Nos encontramos en otro ambiente, sin embargo, cuando examinamos con Wharton las tendencias de la literatura en su época. Lo que para Wharton es una consecuencia de la destrucción moral ocasionada por la guerra, es en realidad el germen de una nueva forma de entender el arte y la literatura. Los nuevos novelistas -el “señor Joyce” y la “señora Woolf”, dice despectivamente Wharton- desechan la forma y la construcción formal del personaje. La nueva narrativa desprecia la tradición y cree posible formarse a sí misma desde cero. Estamos frente a la Wharton más conservadora, que prefiere la literatura que se ocupa del análisis de los sentimientos complejos en las individualidades cultas y aristócraticas que de la América profunda, la construcción de los pensamientos conscientes antes que del “flujo de inconsciencia”, falaz por complaciente. Este ensayo quizás sea el mejor documento para comprender el tiempo cambiante en el que vivió Wharton. Sin embargo, sus consejos son sabios: el joven novelista siempre puede aprender de nuestra autora que la tradición no solo no es negativa para su trabajo, sino imprescindible, y que lo diferente no es, por sí solo, una virtud en literatura.

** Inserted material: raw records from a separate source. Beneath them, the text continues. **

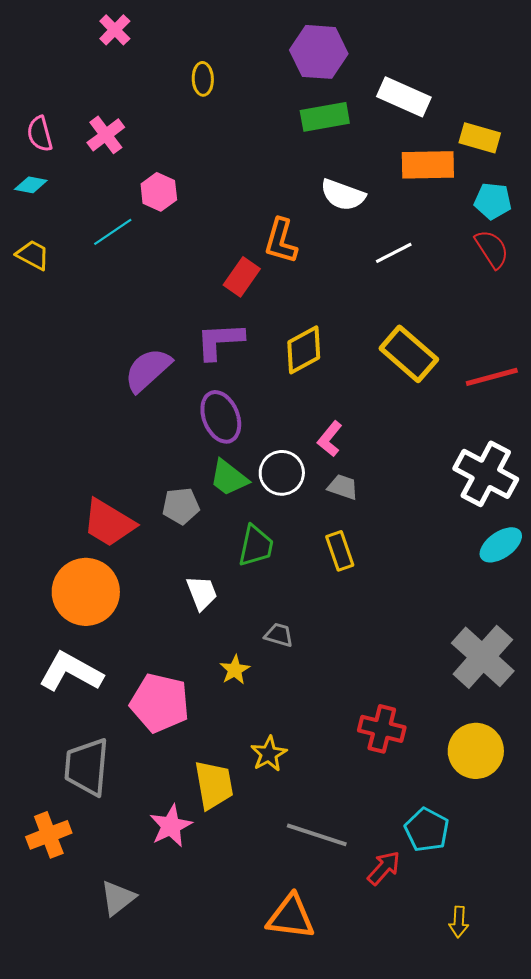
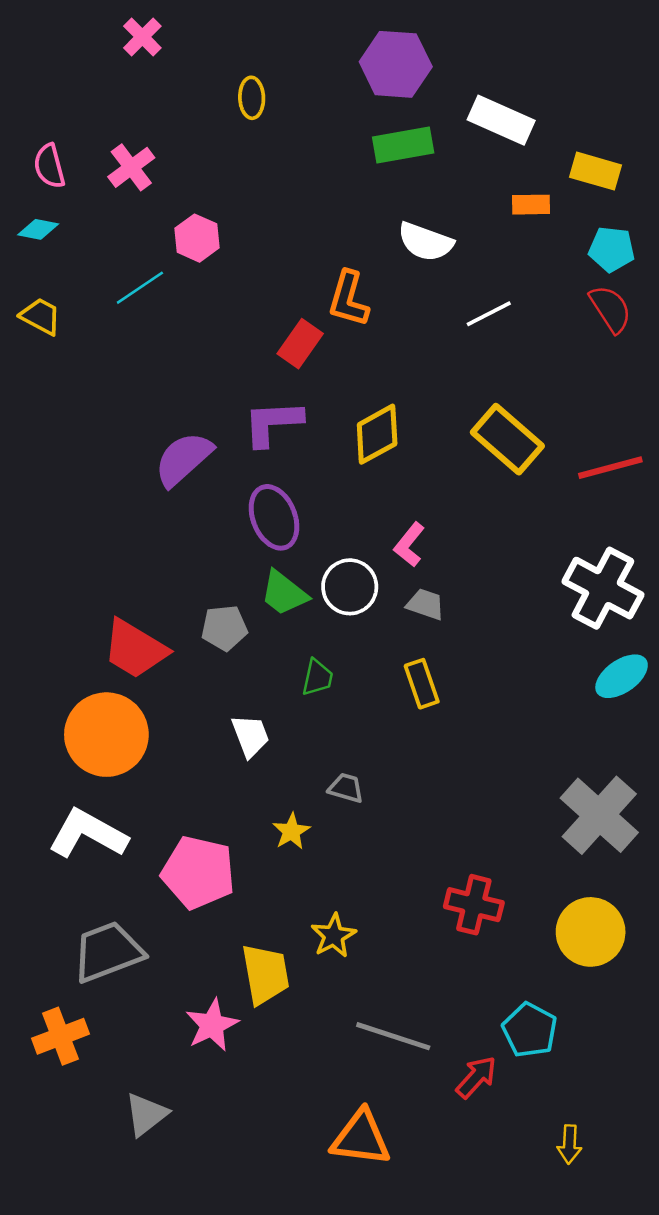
orange rectangle: (428, 165) -> (531, 205), size x0.6
green trapezoid: (256, 546) -> (317, 677), size x0.7
gray trapezoid: (87, 767) -> (108, 952), turned 64

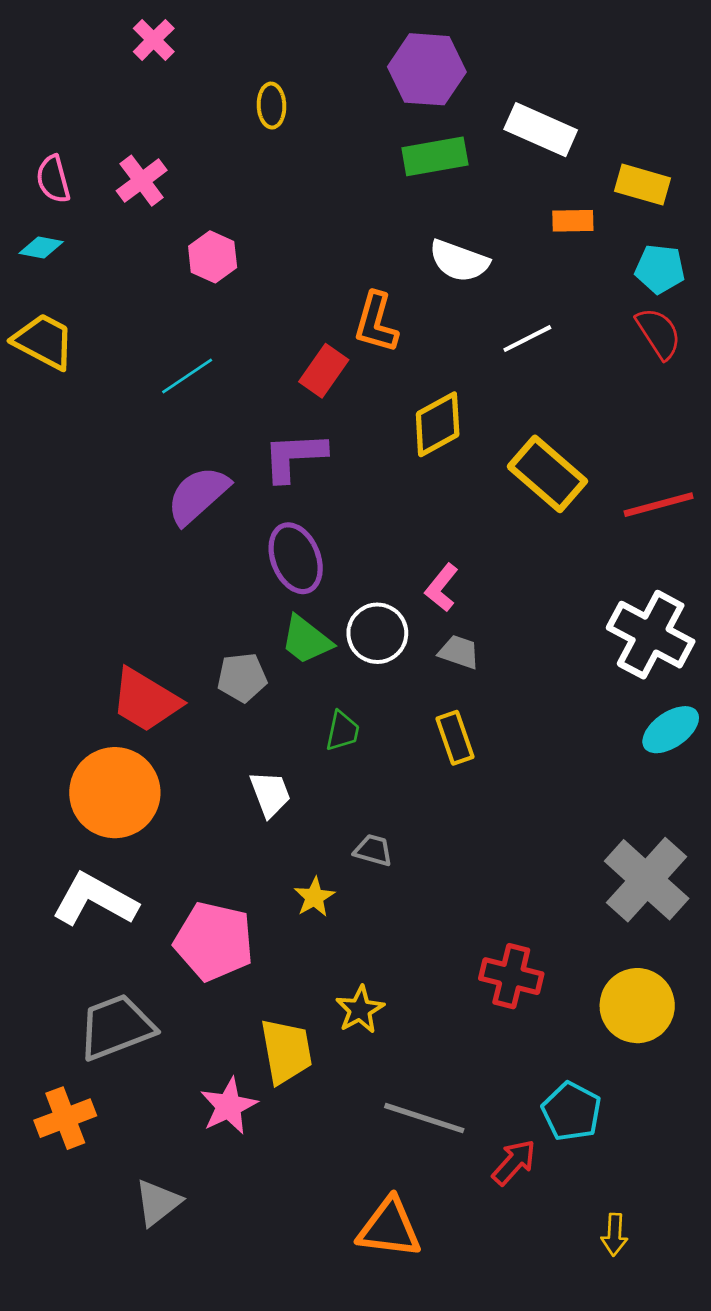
cyan line: (140, 288) -> (187, 376), moved
yellow trapezoid: (41, 316) -> (44, 341), size x1.4
yellow diamond: (377, 434) -> (438, 424), moved

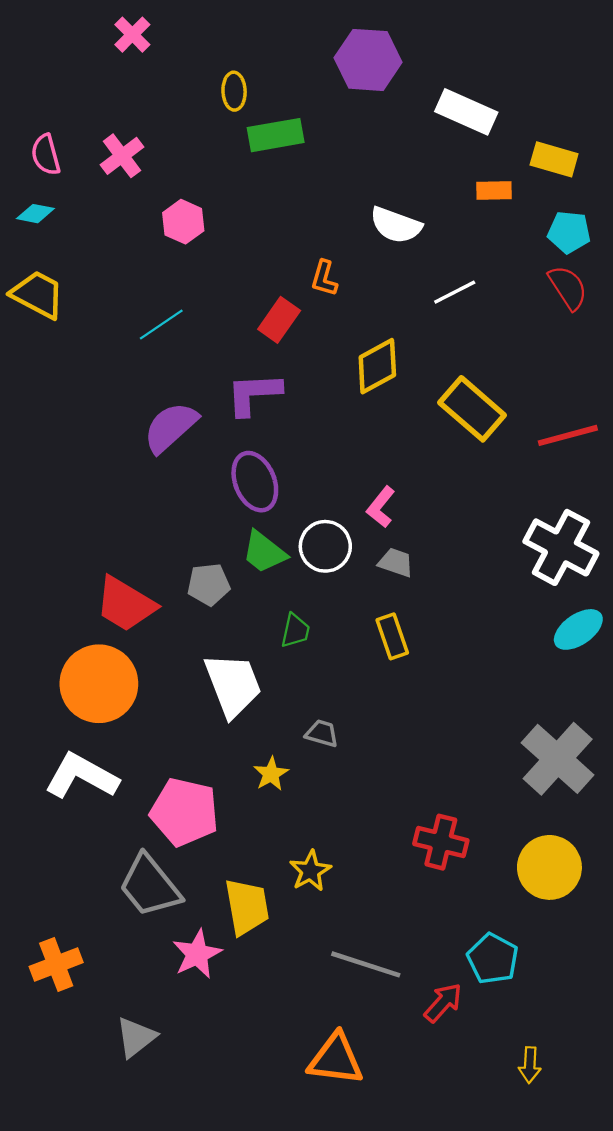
green rectangle: (435, 156) -> (276, 135), moved
orange L-shape: (376, 322) -> (324, 278), size x0.7
white trapezoid: (270, 794) -> (233, 685), size x1.6
gray trapezoid: (116, 1027) -> (150, 886), moved, turned -108

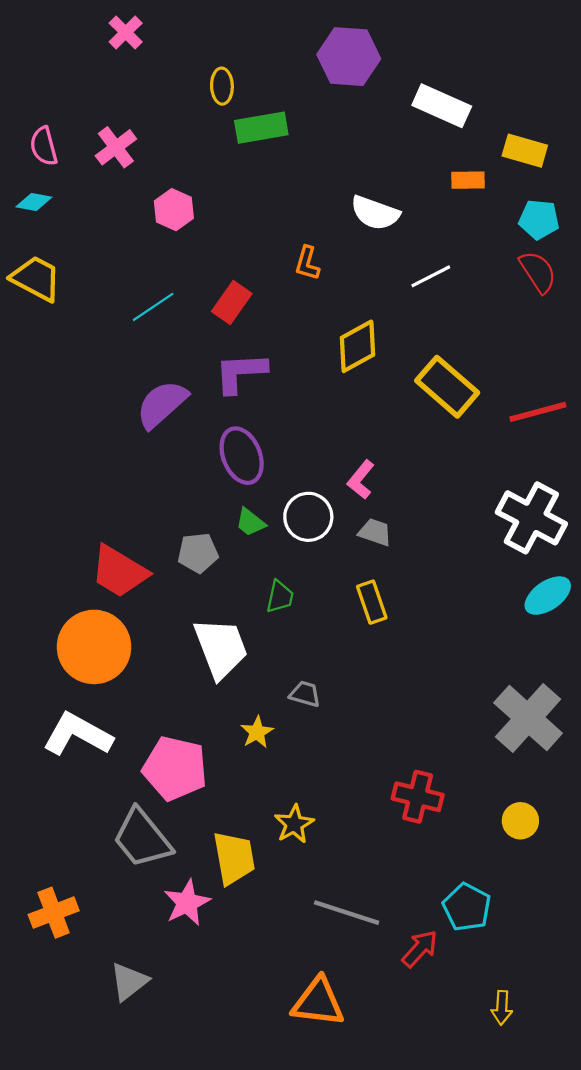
red rectangle: (279, 320) -> (232, 303), moved
green trapezoid: (264, 552) -> (250, 522), size x0.7
yellow circle: (549, 867) -> (520, 821), size x0.6

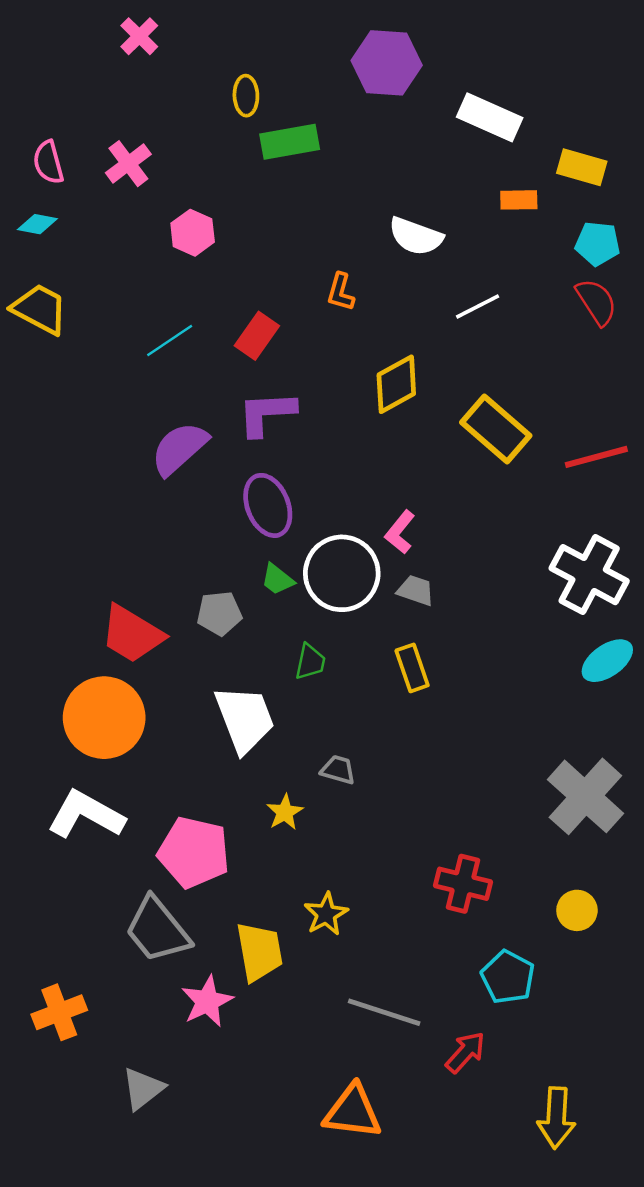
white circle: (308, 517) -> (342, 573), size x1.4
cyan pentagon: (467, 907) -> (508, 977), moved
yellow arrow: (502, 1008) -> (556, 1118), size x1.6

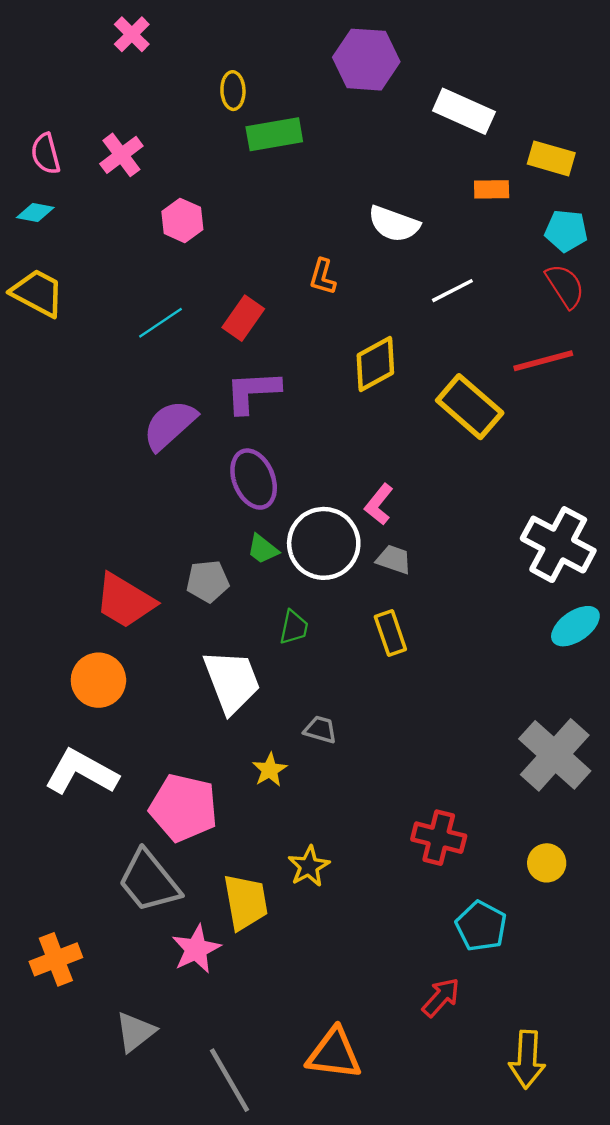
red line: (596, 457) -> (543, 361), moved
orange circle: (104, 718) -> (98, 680), size x0.7
gray line: (384, 1012) -> (229, 1080), moved, turned 42

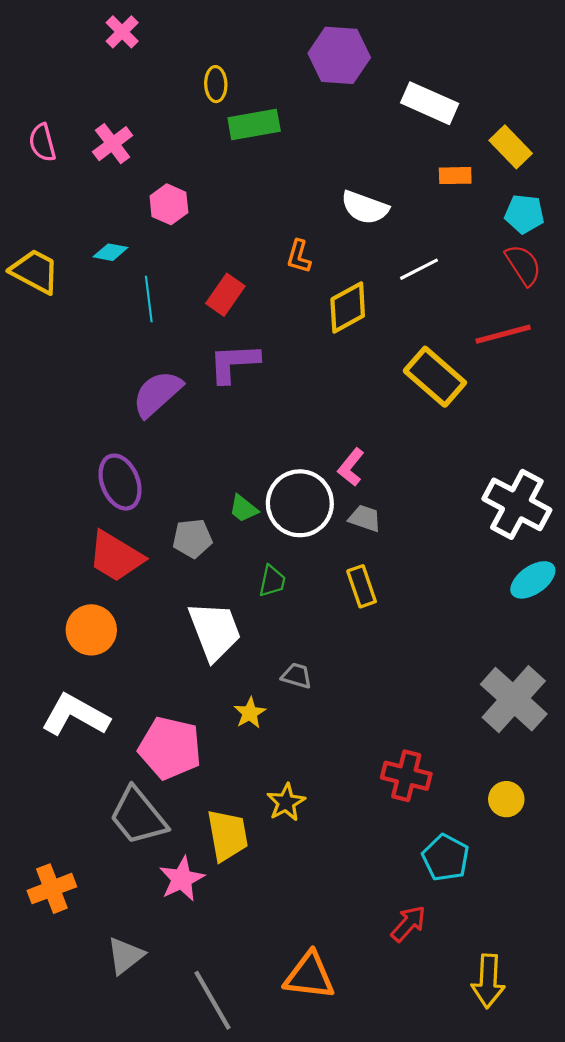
yellow rectangle: (551, 158) -> (511, 147), turned 30
cyan diamond: (35, 212) -> (110, 252), moved
cyan line: (161, 323) -> (149, 299), turned -63
yellow diamond: (375, 364) -> (348, 308), moved
purple ellipse: (254, 479) -> (120, 482), moved

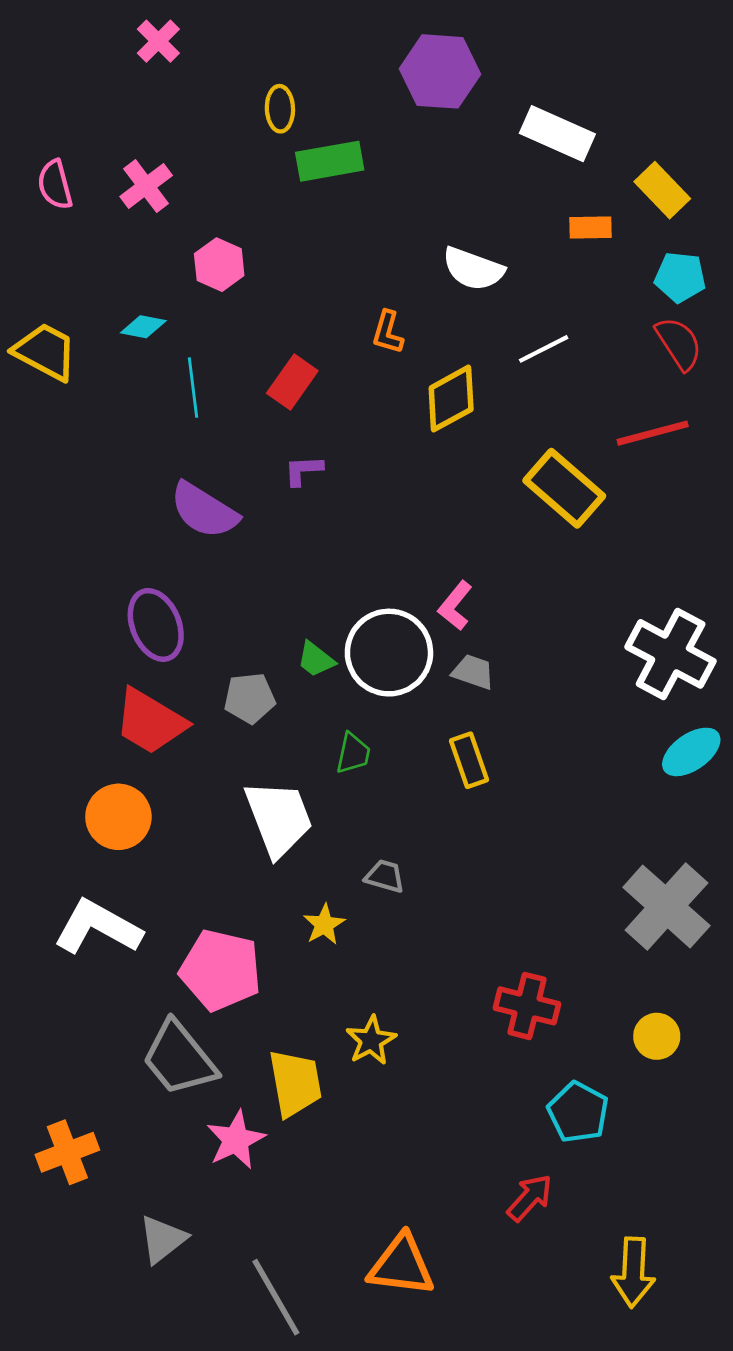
purple L-shape: (234, 363) -> (303, 470), size x0.6
purple semicircle: (157, 394) -> (204, 510), turned -106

Quizás es más interesante su ensayo sobre la “gran novela” americana. Desde las primeras líneas, Wharton nos advierte de los peligros generados por una sociedad basada casi de forma exclusiva en los adelantos tecnológicos y el bienestar social. El deterioro del lenguaje (“el idioma se ha reducido a un mero instrumento de utilidad”), la superficialidad de las relaciones humanas (“situadas en la benevolencia más insípida”), arruinan la imaginación del artista. América se ha visto obligado a elegir, y ha elegido el teléfono antes que el espíritu. Semejante simpleza espiritual aboca, según Wharton, a una sociedad cuyos criterios estéticos se encuentran forjados por una alabanza inconsciente hacia lo rudimentario, y por un rechazo natural hacia lo complejo. La división del trabajo y la monotonía del nuevo mundo no dan cabida al ocio, que aparece como la condición inevitable del esparcimiento espiritual. La aristocracia intelectual de Wharton queda reflejada en esta máxima de su factura: “Una colonia de hormigas o de abejas nunca creará un Partenón”. La vida serializada de la clase media americana es una amenaza para la imaginación fecunda. Pero no está todo perdido: en este mundo internacionalizado -y he aquí una teórica avant la lettre de la globalización- el escritor sabrá aprovechar las oportunidades, y redimensionar su experiencia en una escritura válida, siguiendo el aserto del Fausto de Goethe cuya máxima era “calar en la vida del hombre”.

Y es que esa búsqueda de la autenticidad en la literatura es el horizonte irrebasable para todo escritor cuyo trabajo intelectual pretenda ser algo más que material de escenografía teatral. Wharton fue ese escritor auténtico y a la vez su crítico implacable.


Edith Wharton, Criticar ficción. Páginas de Espuma, Madrid, 2012, 184 páginas.